Kasimir Malevitch et le carré blanc sur fond blanc – 3e partie: le suprématisme

Qu’est-ce que le suprématisme sur le plan pictural ? C’est là le cœur de la question, car il ne s’agit pas seulement d’une négation de ce qui est figuratif, il y a également la prétention d’ouvrir un nouvel horizon artistique.

Cette esthétique ne peut, selon Kasimir Malevitch, être que pure, c’est-à-dire d’un côté tendre à la couleur blanche, de l’autre consister en des surfaces, qui représentent une construction mentale.

Kasimir Malevitch, Cercle noir, 1915

Voici une explication concrète faite par Kasimir Malevitch à ce sujet, dans une introduction à l’album lithographique Suprématisme – 34 dessins, en 1920.

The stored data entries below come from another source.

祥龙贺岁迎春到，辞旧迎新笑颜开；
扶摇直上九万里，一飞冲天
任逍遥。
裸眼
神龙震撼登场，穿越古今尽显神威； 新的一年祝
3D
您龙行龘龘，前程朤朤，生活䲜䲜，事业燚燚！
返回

« Le suprématisme se divise en trois stades correspondant au nombre des carrés noir, rouge et blanc : période noire, période de couleur et période blanche.

A cette dernière époque, les formes blanches étaient peintes sur du blanc. Ces trois périodes vont de 1913 à 1918. Elles ont été bâties sur l’évolution pure des surfaces-plans.

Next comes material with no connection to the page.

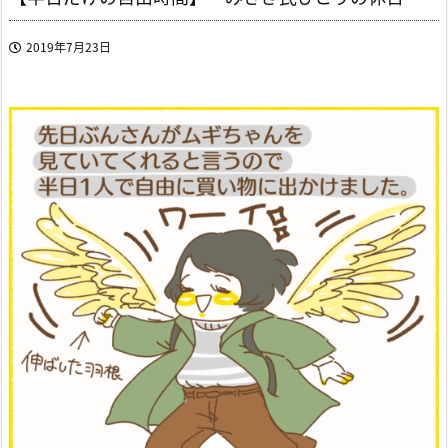
2019年7月23日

Ce principe économique a constitué la base de leur construction : traduire uniquement par la surface-plan la force du statisme ou du repos dynamique apparent.

Si jusqu’à présent, toutes les formes n’expriment pas autrement ces sensations tactiles que par la multitude de toutes les relations réciproques possibles des formes liées constituant l’organisme, dans le suprématisme, l’action dans une seule surface-plan, ou dans un seul volume, a été obtenue par le moyen de la géométrisation économique. »

C’est tout à fait obscur, mais d’une relative clarté si on fait le parallèle avec l’approche de René Descartes : du moment où Kasimir Malevitch s’appuie sur la pensée pure, alors les formes géométriques sont les seules qui peuvent correspondre à une construction mentale pure.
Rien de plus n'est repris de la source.